Saved entries:
___
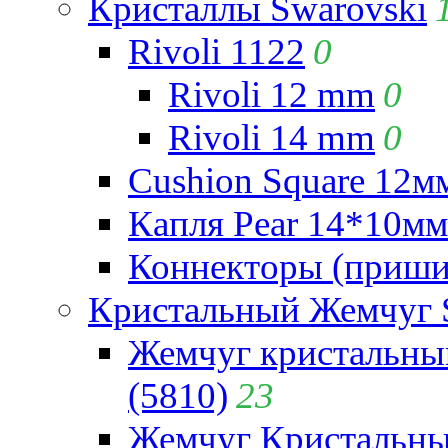
Кристаллы Swarovski
Rivoli 1122
0
Rivoli 12 mm
0
Rivoli 14 mm
0
Cushion Square 12мм
Капля Pear 14*10мм 
Коннекторы (приши
Кристальный Жемчуг 
Жемчуг кристальны
(5810)
23
Жемчуг Кристальн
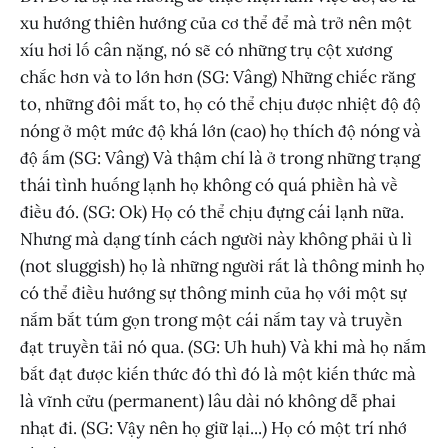
xu hướng thiên hướng của cơ thể để mà trở nên một
xíu hơi lố cân nặng, nó sẽ có những trụ cột xương
chắc hơn và to lớn hơn (SG: Vâng) Những chiếc răng
to, những đôi mắt to, họ có thể chịu được nhiệt độ độ
nóng ở một mức độ khá lớn (cao) họ thích độ nóng và
độ ấm (SG: Vâng) Và thậm chí là ở trong những trạng
thái tình huống lạnh họ không có quá phiền hà về
điều đó. (SG: Ok) Họ có thể chịu đựng cái lạnh nữa.
Nhưng mà dạng tính cách người này không phải ù lì
(not sluggish) họ là những người rất là thông minh họ
có thể điều hướng sự thông minh của họ với một sự
nắm bắt túm gọn trong một cái nắm tay và truyền
đạt truyền tải nó qua. (SG: Uh huh) Và khi mà họ nắm
bắt đạt được kiến thức đó thì đó là một kiến thức mà
là vĩnh cửu (permanent) lâu dài nó không dễ phai
nhạt đi. (SG: Vậy nên họ giữ lại...) Họ có một trí nhớ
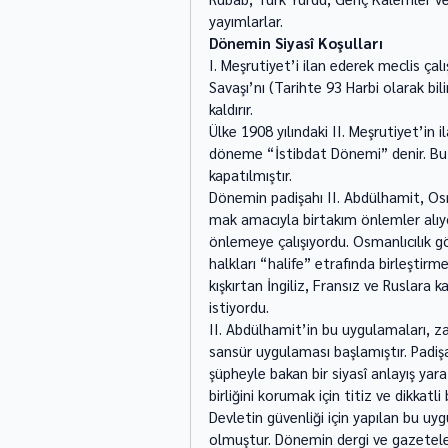
yayımlarlar.  
Dönemin Siyasî Koşulları
I. Meşrutiyet’i ilan ederek meclis ç
Savaşı’nı (Tarihte 93 Harbi olarak bi
kaldırır. 
Ülke 1908 yılındaki II. Meşrutiyet’in i
döneme “İstibdat Döne­mi” denir. Bu 
kapatılmıştır. 
Dönemin padişahı II. Abdülhamit, Os
mak amacıyla birtakım önlemler alıyo
önlemeye çalışıyordu. Osmanlı­cılık 
halkları “halife” etrafında birleştirm
kışkırtan İngi­liz, Fransız ve Ruslar
istiyordu. 
II. Abdülhamit’in bu uygulamaları, 
sansür uygulaması başla­mıştır. Padi
şüpheyle bakan bir siyasî anlayış yarat
birliğini korumak için titiz ve dikkatl
Devletin güvenliği için yapılan bu u
olmuştur. Dönemin dergi ve gazetele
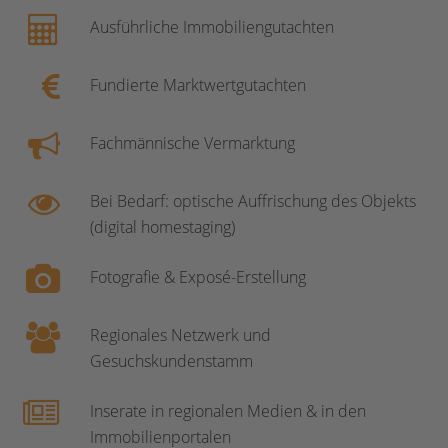
Ausführliche Immobiliengutachten
Fundierte Marktwertgutachten
Fachmännische Vermarktung
Bei Bedarf: optische Auffrischung des Objekts
(digital homestaging)
Fotografie & Exposé-Erstellung
Regionales Netzwerk und
Gesuchskundenstamm
Inserate in regionalen Medien & in den
Immobilienportalen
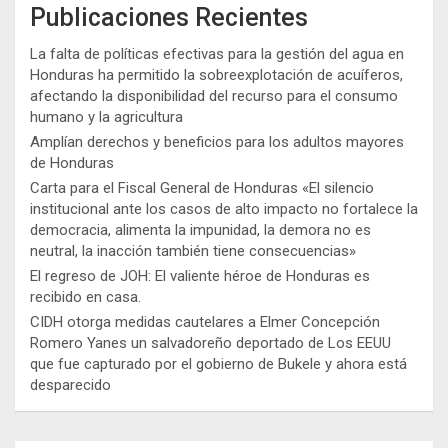
Publicaciones Recientes
La falta de políticas efectivas para la gestión del agua en
Honduras ha permitido la sobreexplotación de acuíferos,
afectando la disponibilidad del recurso para el consumo
humano y la agricultura
Amplían derechos y beneficios para los adultos mayores
de Honduras
Carta para el Fiscal General de Honduras «El silencio
institucional ante los casos de alto impacto no fortalece la
democracia, alimenta la impunidad, la demora no es
neutral, la inacción también tiene consecuencias»
El regreso de JOH: El valiente héroe de Honduras es
recibido en casa.
CIDH otorga medidas cautelares a Elmer Concepción
Romero Yanes un salvadoreño deportado de Los EEUU
que fue capturado por el gobierno de Bukele y ahora está
desparecido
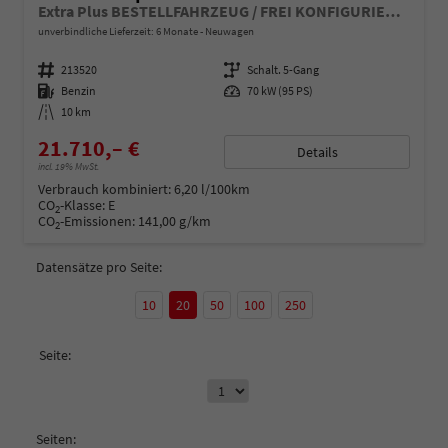
Extra Plus BESTELLFAHRZEUG / FREI KONFIGURIERBAR
unverbindliche Lieferzeit:
6 Monate
Neuwagen
Fahrzeugnummer
213520
Getriebe
Schalt. 5-Gang
Kraftstoff
Benzin
Leistung
70 kW (95 PS)
Kilometerstand
10 km
21.710,– €
Details
incl. 19% MwSt.
Verbrauch kombiniert:
6,20 l/100km
CO
-Klasse:
E
2
CO
-Emissionen:
141,00 g/km
2
Datensätze pro Seite:
10
20
50
100
250
Seite:
Seiten:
___
- [Problem statement]
Count how many lines in the data contain the word "thông". Reply with that number only.

- [Answer section]
2